Uhhh, I predict a good deal of fuss over this Post. This Gabriel fellow, angelic as he otherwise might be, ought at least to have given you a heads-up.
I know, he just barges into my dreams with this fanciful story, leaving me with the obligation to report his pronouncements. I admire his chutzpah, though.
That’s not what Gabriel told me. He said he was a physicalist.
Are you sure you were talking to the right person?
The angel Gabriel is no materialist, though he has impostors. How could he both be an angel and a materialist?
I like this. What happens when we die?
Our consciousness remains a part of God’s body, which never dies.
This is absolutely correct. If not correct, a stab in the right direction. Julian Jaynes would be pleased. I know I am. The first interpretation in a long time to cut through the materialist crap.

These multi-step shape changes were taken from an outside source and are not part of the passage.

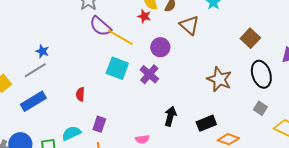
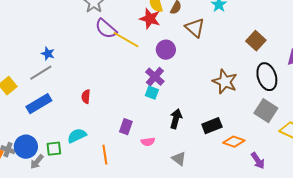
red star: (144, 16) -> (150, 19), size x1.5
cyan square: (117, 68) -> (152, 93), moved, size x0.6
gray square: (260, 108) -> (266, 111), size x1.6
purple rectangle: (99, 124) -> (126, 127), moved

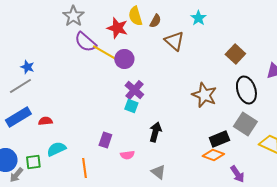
red star: (150, 19) -> (117, 28), moved
purple circle: (166, 50) -> (124, 59), moved
red semicircle: (86, 97) -> (45, 121), moved, turned 80
black rectangle: (212, 126) -> (219, 139), moved

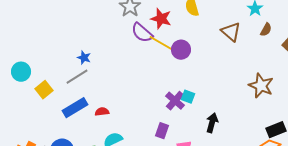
brown semicircle: (155, 21) -> (266, 30), moved
red star: (117, 28) -> (161, 19), moved
purple cross: (134, 90) -> (175, 101), moved

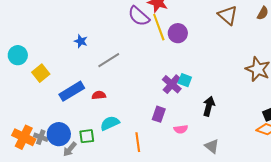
yellow line: (162, 44) -> (159, 27), turned 40
gray line: (77, 77) -> (109, 60), moved

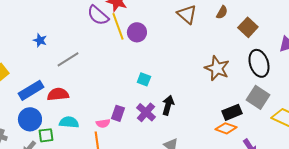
purple cross: (172, 84) -> (146, 112), moved
red semicircle: (99, 95) -> (58, 94), size x1.5
cyan semicircle: (110, 123) -> (69, 122), turned 30
pink semicircle: (181, 129) -> (103, 123), moved
blue circle: (59, 134) -> (30, 119), moved

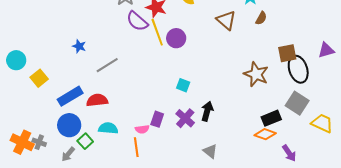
brown square: (248, 27) -> (287, 53), moved, turned 36
green square: (46, 135) -> (85, 141), turned -35

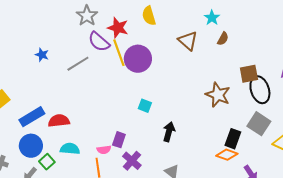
purple circle: (176, 38) -> (138, 59), size x1.4
blue star: (79, 46) -> (42, 55), moved
gray line: (107, 65) -> (78, 64), moved
purple cross: (185, 118) -> (132, 161), moved
black rectangle: (271, 118) -> (233, 139), turned -48

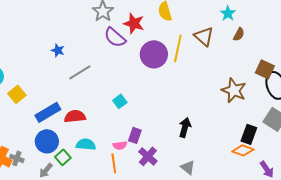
yellow line: (119, 53) -> (178, 48), moved, turned 32
gray line: (78, 64) -> (80, 72), moved
brown square: (249, 74) -> (265, 69), turned 36
cyan square: (145, 106) -> (120, 101), moved, turned 32

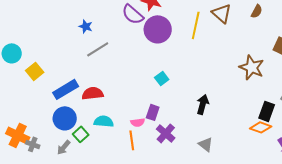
blue star: (58, 50) -> (86, 26), moved
purple circle: (154, 54) -> (158, 29), moved
cyan square: (120, 101) -> (162, 78), moved
gray cross: (17, 158) -> (33, 144), moved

I don’t think the angel Gabriel even knows what “materialist” means (like Chomsky)–he certainly doesn’t have a materialist view of the body. But then neither did Newton once he had attributed “occult” gravity to bodies.
Not so much fuss as I anticipated over this last Post. Let’s call it a relative fuss. Meanwhile, here in Orlando, a tourist town, there’s a good deal of, well, let’s call it a major fuss.
Miami is eerily deserted and quiet. I did, however, enjoy some kite surfing yesterday with my kiting buddies (Swiss, Italian, and Nicaraguan–no Americans!).
Never would have imagined that a Swiss would be into kite surfing—talk about eerie (man, that’s a weirdly spelled word) .Anyway ,thank god I have my medicinal marijuana prescription. I shall certainly petition the angel Gabriel, during these trying times, to vouchsafe me greater insight into the wonders of kite surfing .
God is always in favor of higher forms of consciousness, however induced, the better to enhance his bodily being.
Was Gabriel carrying a trumpet? That’s what we really need to know. (As music is a function of both mind and body it is appropriate I guess it plays a role at the end.)
Less dramatically, maybe Gabriel read your post on the surprising fact of mental privacy and was just attempting to provide some solace.
No sign of a trumpet but I think he was trying to give us some relief from our mental isolation by locating our minds in God’s body. No social distancing there.
In Sydney it is feeling a little Old Testament: fires, floods, now virus. I joked with my daughter that an asteroid was probably next. She pointed out that one was passing close to earth in April.
One catastrophe after another; humans unimpressive.